[Task goal] Give the total of lines holding the word "header" in the records below, and nothing else.
--------------------------------
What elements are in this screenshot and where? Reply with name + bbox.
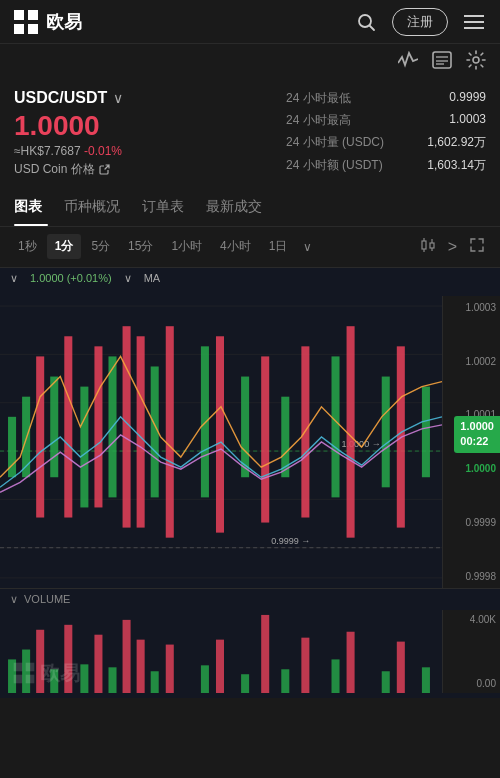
watermark-logo-icon	[12, 661, 36, 685]
stat-label-high: 24 小时最高	[286, 112, 351, 129]
svg-rect-65	[422, 667, 430, 693]
candle-type-icon[interactable]	[415, 233, 441, 261]
trading-pair: USDC/USDT	[14, 89, 107, 107]
svg-rect-46	[123, 326, 131, 527]
current-price: 1.0000	[14, 111, 286, 142]
svg-rect-41	[382, 376, 390, 487]
tab-chart[interactable]: 图表	[14, 188, 56, 226]
axis-label-top: 1.0003	[447, 302, 496, 313]
logo-icon	[12, 8, 40, 36]
svg-line-5	[370, 25, 375, 30]
ma-toggle-icon[interactable]: ∨	[124, 272, 132, 285]
register-button[interactable]: 注册	[392, 8, 448, 36]
pair-row: USDC/USDT ∨	[14, 89, 286, 107]
price-stats: 24 小时最低 0.9999 24 小时最高 1.0003 24 小时量 (US…	[286, 89, 486, 178]
svg-rect-78	[26, 663, 35, 672]
interval-more-dropdown[interactable]: ∨	[297, 236, 318, 258]
stat-row-high: 24 小时最高 1.0003	[286, 112, 486, 129]
svg-rect-14	[422, 241, 426, 249]
svg-rect-17	[430, 243, 434, 248]
menu-icon[interactable]	[460, 8, 488, 36]
book-icon[interactable]	[432, 51, 452, 74]
tab-trades[interactable]: 最新成交	[206, 188, 276, 226]
vol-axis-bottom: 0.00	[447, 678, 496, 689]
chart-toggle-icon[interactable]: ∨	[10, 272, 18, 285]
stat-label-low: 24 小时最低	[286, 90, 351, 107]
svg-rect-9	[433, 52, 451, 68]
svg-rect-62	[281, 669, 289, 693]
stat-row-low: 24 小时最低 0.9999	[286, 90, 486, 107]
hkd-price: ≈HK$7.7687 -0.01%	[14, 144, 286, 158]
svg-rect-71	[166, 644, 174, 692]
coin-link[interactable]: USD Coin 价格	[14, 161, 286, 178]
volume-label-row: ∨ VOLUME	[0, 589, 500, 610]
svg-rect-43	[36, 356, 44, 517]
svg-rect-77	[14, 663, 23, 672]
wave-icon[interactable]	[398, 51, 418, 74]
fullscreen-icon[interactable]	[464, 233, 490, 261]
interval-1m[interactable]: 1分	[47, 234, 82, 259]
stat-row-vol-usdt: 24 小时额 (USDT) 1,603.14万	[286, 157, 486, 174]
axis-label-5: 0.9999	[447, 517, 496, 528]
svg-rect-50	[261, 356, 269, 522]
price-chart-svg: 1.0000 → 0.9999 →	[0, 296, 442, 588]
interval-row: 1秒 1分 5分 15分 1小时 4小时 1日 ∨ >	[0, 227, 500, 268]
interval-1s[interactable]: 1秒	[10, 234, 45, 259]
stat-value-low: 0.9999	[449, 90, 486, 107]
stat-value-high: 1.0003	[449, 112, 486, 129]
svg-rect-64	[382, 671, 390, 693]
svg-rect-74	[301, 637, 309, 692]
svg-rect-79	[14, 675, 23, 684]
svg-rect-49	[216, 336, 224, 532]
svg-rect-47	[137, 336, 145, 527]
tab-orderbook[interactable]: 订单表	[142, 188, 198, 226]
app-header: 欧易 注册	[0, 0, 500, 44]
settings-icon[interactable]	[466, 50, 486, 75]
tab-overview[interactable]: 币种概况	[64, 188, 134, 226]
volume-axis-right: 4.00K 0.00	[442, 610, 500, 693]
svg-rect-61	[241, 674, 249, 693]
svg-rect-60	[201, 665, 209, 693]
stat-value-vol-usdt: 1,603.14万	[427, 157, 486, 174]
stat-value-vol-usdc: 1,602.92万	[427, 134, 486, 151]
interval-1h[interactable]: 1小时	[163, 234, 210, 259]
header-right: 注册	[352, 8, 488, 36]
price-section: USDC/USDT ∨ 1.0000 ≈HK$7.7687 -0.01% USD…	[0, 81, 500, 188]
volume-label: VOLUME	[24, 593, 70, 605]
stat-label-vol-usdt: 24 小时额 (USDT)	[286, 157, 383, 174]
current-price-tag: 1.0000 00:22	[454, 416, 500, 453]
interval-1d[interactable]: 1日	[261, 234, 296, 259]
price-tag-value: 1.0000	[460, 419, 494, 434]
volume-toggle-icon[interactable]: ∨	[10, 593, 18, 606]
svg-text:0.9999 →: 0.9999 →	[271, 535, 310, 545]
price-tag-time: 00:22	[460, 434, 494, 449]
ma-label: MA	[144, 272, 161, 284]
price-change: -0.01%	[84, 144, 122, 158]
pair-dropdown-icon[interactable]: ∨	[113, 90, 123, 106]
svg-rect-40	[332, 356, 340, 497]
svg-rect-37	[201, 346, 209, 497]
svg-rect-2	[14, 24, 24, 34]
svg-rect-44	[64, 336, 72, 517]
expand-right-icon[interactable]: >	[443, 234, 462, 260]
interval-4h[interactable]: 4小时	[212, 234, 259, 259]
svg-rect-69	[123, 620, 131, 693]
svg-rect-80	[26, 675, 35, 684]
watermark: 欧易	[12, 660, 80, 687]
volume-chart-area: ∨ VOLUME	[0, 588, 500, 698]
svg-point-13	[473, 57, 479, 63]
interval-15m[interactable]: 15分	[120, 234, 161, 259]
svg-rect-42	[422, 386, 430, 477]
external-link-icon	[99, 164, 110, 175]
stat-row-vol-usdc: 24 小时量 (USDC) 1,602.92万	[286, 134, 486, 151]
search-icon[interactable]	[352, 8, 380, 36]
axis-label-bottom: 0.9998	[447, 571, 496, 582]
svg-rect-72	[216, 639, 224, 692]
svg-rect-63	[332, 659, 340, 693]
stat-label-vol-usdc: 24 小时量 (USDC)	[286, 134, 384, 151]
price-left: USDC/USDT ∨ 1.0000 ≈HK$7.7687 -0.01% USD…	[14, 89, 286, 178]
interval-5m[interactable]: 5分	[83, 234, 118, 259]
svg-rect-58	[108, 667, 116, 693]
chart-toolbar	[0, 44, 500, 81]
svg-rect-0	[14, 10, 24, 20]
--------------------------------
[Answer for this exercise] 2